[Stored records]
····················

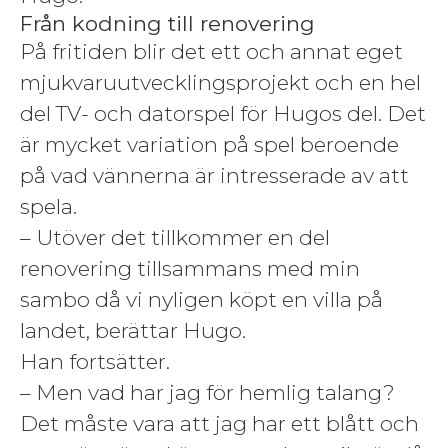
Från kodning till renovering
På fritiden blir det ett och annat eget
mjukvaruutvecklingsprojekt och en hel
del TV- och datorspel för Hugos del. Det
är mycket variation på spel beroende
på vad vännerna är intresserade av att
spela.
– Utöver det tillkommer en del
renovering tillsammans med min
sambo då vi nyligen köpt en villa på
landet, berättar Hugo.
Han fortsätter.
– Men vad har jag för hemlig talang?
Det måste vara att jag har ett blått och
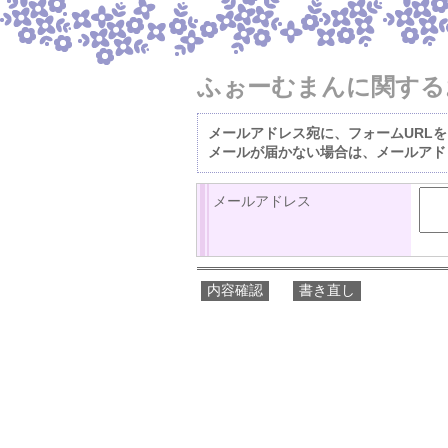
ふぉーむまんに関する
メールアドレス宛に、フォームURL
メールが届かない場合は、メールアド
メールアドレス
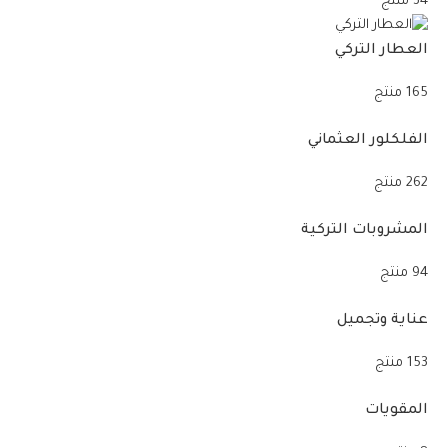
34 منتج
العطار التركي
165 منتج
الفلكلور العثماني
262 منتج
المشروبات التركية
94 منتج
عناية وتجميل
153 منتج
المقويات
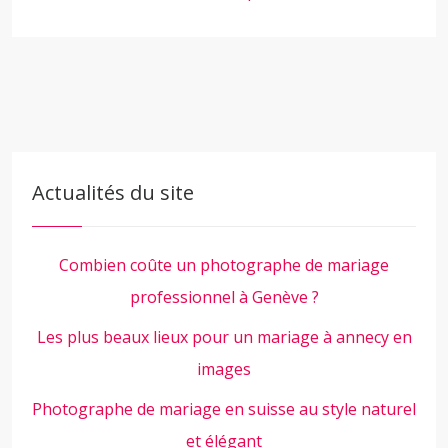
Actualités du site
Combien coûte un photographe de mariage
professionnel à Genève ?
Les plus beaux lieux pour un mariage à annecy en
images
Photographe de mariage en suisse au style naturel
et élégant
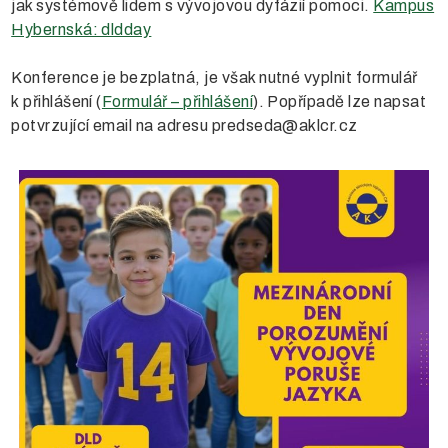
jak systémově lidem s vývojovou dyfázií pomoci.
Kampus
Hybernská: dldday
Konference je bezplatná, je však nutné vyplnit formulář
k přihlášení (
Formulář – přihlášení
). Popřípadě lze napsat
potvrzující email na adresu predseda@aklcr.cz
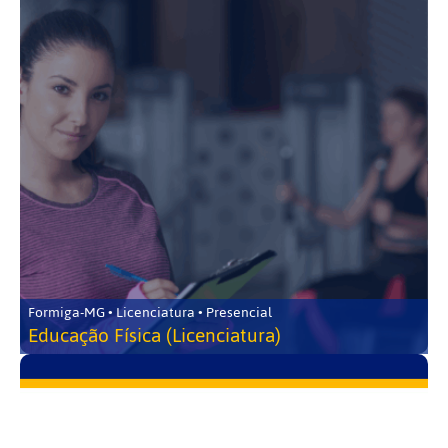
Formiga-MG • Licenciatura • Presencial
Educação Física (Licenciatura)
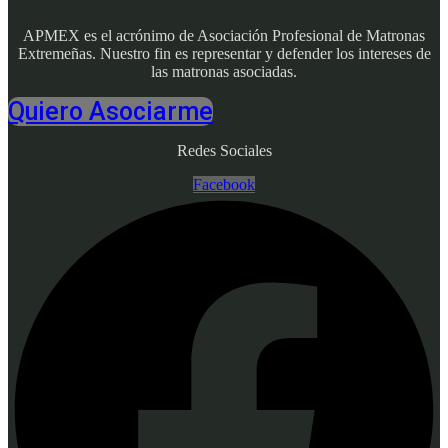
APMEX es el acrónimo de Asociación Profesional de Matronas
Extremeñas. Nuestro fin es representar y defender los intereses de
las matronas asociadas.
Quiero Asociarme
Redes Sociales
Facebook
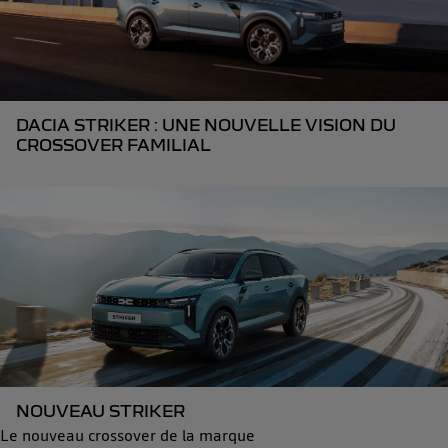
DACIA STRIKER : UNE NOUVELLE VISION DU
CROSSOVER FAMILIAL
NOUVEAU STRIKER
Le nouveau crossover de la marque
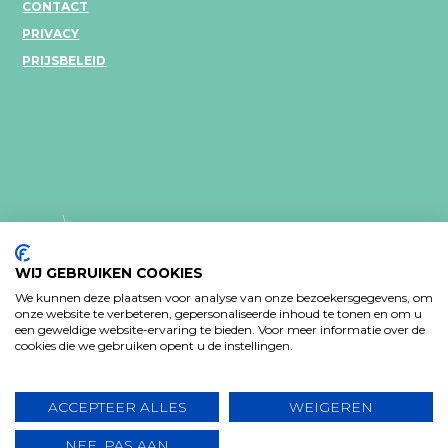
CONTACT
PRIVACY
PRIJSBELEID
WIJ GEBRUIKEN COOKIES
We kunnen deze plaatsen voor analyse van onze bezoekersgegevens, om
onze website te verbeteren, gepersonaliseerde inhoud te tonen en om u
een geweldige website-ervaring te bieden. Voor meer informatie over de
PRIVACY VERKLARING
cookies die we gebruiken opent u de instellingen.
Design: Bjorn Van Houtte & Tim Bisschop - Webontwikkeling:
www.koba.be
ACCEPTEER ALLES
WEIGEREN
NEE, PAS AAN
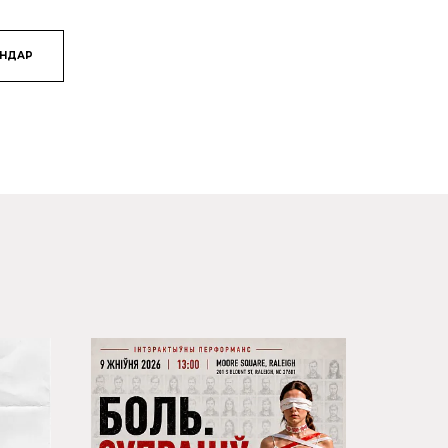
ЯНДАР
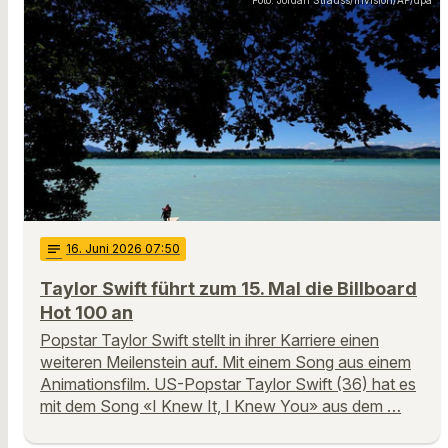
Foto: Jordan Strauss/Invision/AP/dpa
notes
16
. Juni 2026 07:50
Taylor Swift führt zum 15. Mal die Billboard
Hot 100 an
Popstar Taylor Swift stellt in ihrer Karriere einen
weiteren Meilenstein auf. Mit einem Song aus einem
Animationsfilm. US-Popstar Taylor Swift (36) hat es
mit dem Song «I Knew It, I Knew You» aus dem …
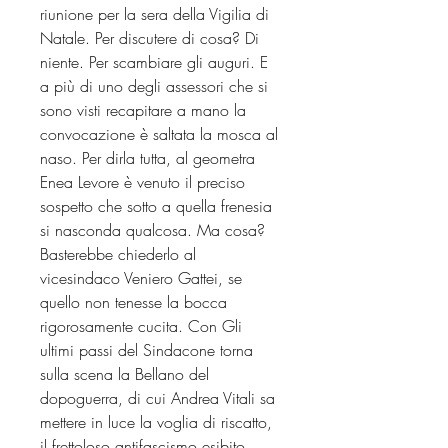
riunione per la sera della Vigilia di
Natale. Per discutere di cosa? Di
niente. Per scambiare gli auguri. E
a più di uno degli assessori che si
sono visti recapitare a mano la
convocazione è saltata la mosca al
naso. Per dirla tutta, al geometra
Enea Levore è venuto il preciso
sospetto che sotto a quella frenesia
si nasconda qualcosa. Ma cosa?
Basterebbe chiederlo al
vicesindaco Veniero Gattei, se
quello non tenesse la bocca
rigorosamente cucita. Con Gli
ultimi passi del Sindacone torna
sulla scena la Bellano del
dopoguerra, di cui Andrea Vitali sa
mettere in luce la voglia di riscatto,
il frettoloso antifascismo esibito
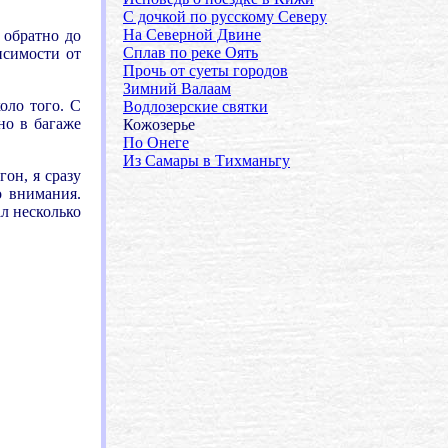
С дочкой по русскому Северу
На Северной Двине
 обратно до
Сплав по реке Оять
исимости от
Прочь от суеты городов
Зимний Валаам
оло того. С
Водлозерские святки
но в багаже
Кожозерье
По Онеге
Из Самары в Тихманьгу
он, я сразу
о внимания.
ал несколько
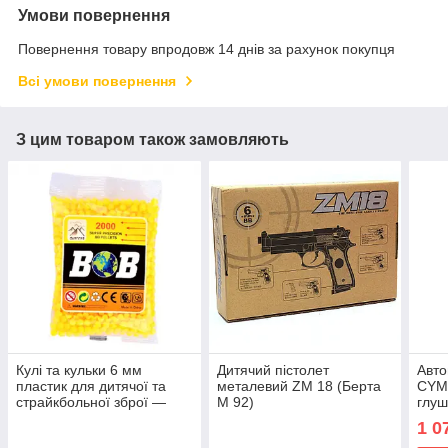
Умови повернення
Повернення товару впродовж 14 днів за рахунок покупця
Всі умови повернення
З цим товаром також замовляють
Кулі та кульки 6 мм
Дитячий пістолет
Авто
пластик для дитячої та
металевий ZM 18 (Берта
CYMA
страйкбольної зброї —
M 92)
глуш
2000 шт.
1 0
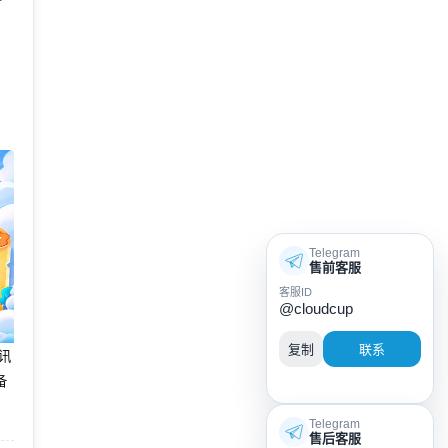
分
、
Telegram
售前客服
客服ID
@cloudcup
复制
联系
腾讯
备
Telegram
售后客服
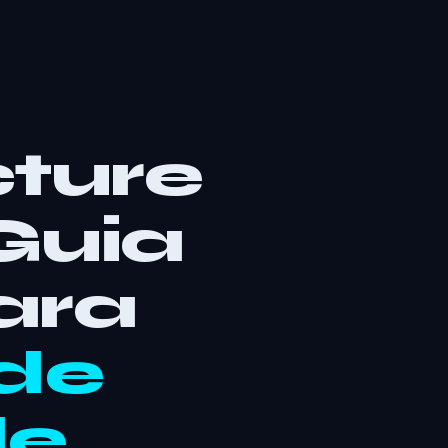
cture
Guia
ara
de
de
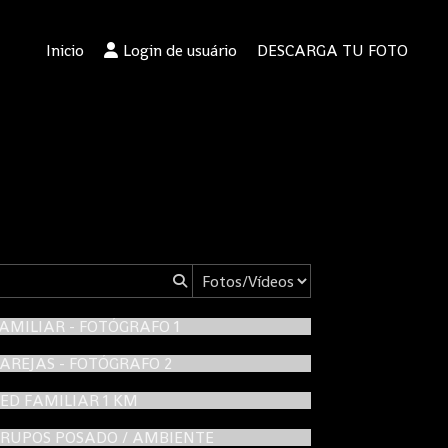
Inicio
Login de usuário
DESCARGA TU FOTO
FAMILIAR - FOTÓGRAFO 1
PAREJAS - FOTÓGRAFO 2
RED FAMILIAR 1 KM
GRUPOS POSADO / AMBIENTE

····················

◆ Activity ◆
The records above are to be quoted exactly, with all pictures left out.

◆ Solution to this exercise ◆
Från kodning till renovering
På fritiden blir det ett och annat eget
mjukvaruutvecklingsprojekt och en hel
del TV- och datorspel för Hugos del. Det
är mycket variation på spel beroende
på vad vännerna är intresserade av att
spela.
– Utöver det tillkommer en del
renovering tillsammans med min
sambo då vi nyligen köpt en villa på
landet, berättar Hugo.
Han fortsätter.
– Men vad har jag för hemlig talang?
Det måste vara att jag har ett blått och
ふぉーむまんに関する
メールアドレス宛に、フォームURL
メールが届かない場合は、メールアド
メールアドレス
34 منتج
العطار التركي
165 منتج
الفلكلور العثماني
262 منتج
المشروبات التركية
94 منتج
عناية وتجميل
153 منتج
المقويات
Actualités du site
Combien coûte un photographe de mariage
professionnel à Genève ?
Les plus beaux lieux pour un mariage à annecy en
images
Photographe de mariage en suisse au style naturel
et élégant
jak systémově lidem s vývojovou dyfázií pomoci.
Kampus
Hybernská: dldday
Konference je bezplatná, je však nutné vyplnit formulář
k přihlášení (
Formulář – přihlášení
). Popřípadě lze napsat
potvrzující email na adresu predseda@aklcr.cz
Formiga-MG • Licenciatura • Presencial
Educação Física (Licenciatura)
APMEX es el acrónimo de Asociación Profesional de Matronas
Extremeñas. Nuestro fin es representar y defender los intereses de
las matronas asociadas.
Quiero Asociarme
Redes Sociales
Facebook
DACIA STRIKER : UNE NOUVELLE VISION DU
CROSSOVER FAMILIAL
NOUVEAU STRIKER
Le nouveau crossover de la marque
CONTACT
PRIVACY
PRIJSBELEID
WIJ GEBRUIKEN COOKIES
We kunnen deze plaatsen voor analyse van onze bezoekersgegevens, om
onze website te verbeteren, gepersonaliseerde inhoud te tonen en om u
een geweldige website-ervaring te bieden. Voor meer informatie over de
PRIVACY VERKLARING
cookies die we gebruiken opent u de instellingen.
Design: Bjorn Van Houtte & Tim Bisschop - Webontwikkeling:
www.koba.be
ACCEPTEER ALLES
WEIGEREN
NEE, PAS AAN
ЯНДАР
Foto: Jordan Strauss/Invision/AP/dpa
notes
16
. Juni 2026 07:50
Taylor Swift führt zum 15. Mal die Billboard
Hot 100 an
Popstar Taylor Swift stellt in ihrer Karriere einen
weiteren Meilenstein auf. Mit einem Song aus einem
Animationsfilm. US-Popstar Taylor Swift (36) hat es
mit dem Song «I Knew It, I Knew You» aus dem …
riunione per la sera della Vigilia di
Natale. Per discutere di cosa? Di
niente. Per scambiare gli auguri. E
a più di uno degli assessori che si
sono visti recapitare a mano la
convocazione è saltata la mosca al
naso. Per dirla tutta, al geometra
Enea Levore è venuto il preciso
sospetto che sotto a quella frenesia
si nasconda qualcosa. Ma cosa?
Basterebbe chiederlo al
vicesindaco Veniero Gattei, se
quello non tenesse la bocca
rigorosamente cucita. Con Gli
ultimi passi del Sindacone torna
sulla scena la Bellano del
dopoguerra, di cui Andrea Vitali sa
mettere in luce la voglia di riscatto,
il frettoloso antifascismo esibito
С дочкой по русскому Северу
На Северной Двине
 обратно до
Сплав по реке Оять
исимости от
Прочь от суеты городов
Зимний Валаам
оло того. С
Водлозерские святки
но в багаже
Кожозерье
По Онеге
Из Самары в Тихманьгу
он, я сразу
о внимания.
ал несколько
Умови повернення
Повернення товару впродовж 14 днів за рахунок покупця
Всі умови повернення
З цим товаром також замовляють
Кулі та кульки 6 мм
Дитячий пістолет
Авто
пластик для дитячої та
металевий ZM 18 (Берта
CYMA
страйкбольної зброї —
M 92)
глуш
2000 шт.
1 0
分
、
Telegram
售前客服
客服ID
@cloudcup
复制
联系
腾讯
备
Telegram
售后客服
cture
Guia
ara
de
de
Inicio
Login de usuário
DESCARGA TU FOTO
FAMILIAR - FOTÓGRAFO 1
PAREJAS - FOTÓGRAFO 2
RED FAMILIAR 1 KM
GRUPOS POSADO / AMBIENTE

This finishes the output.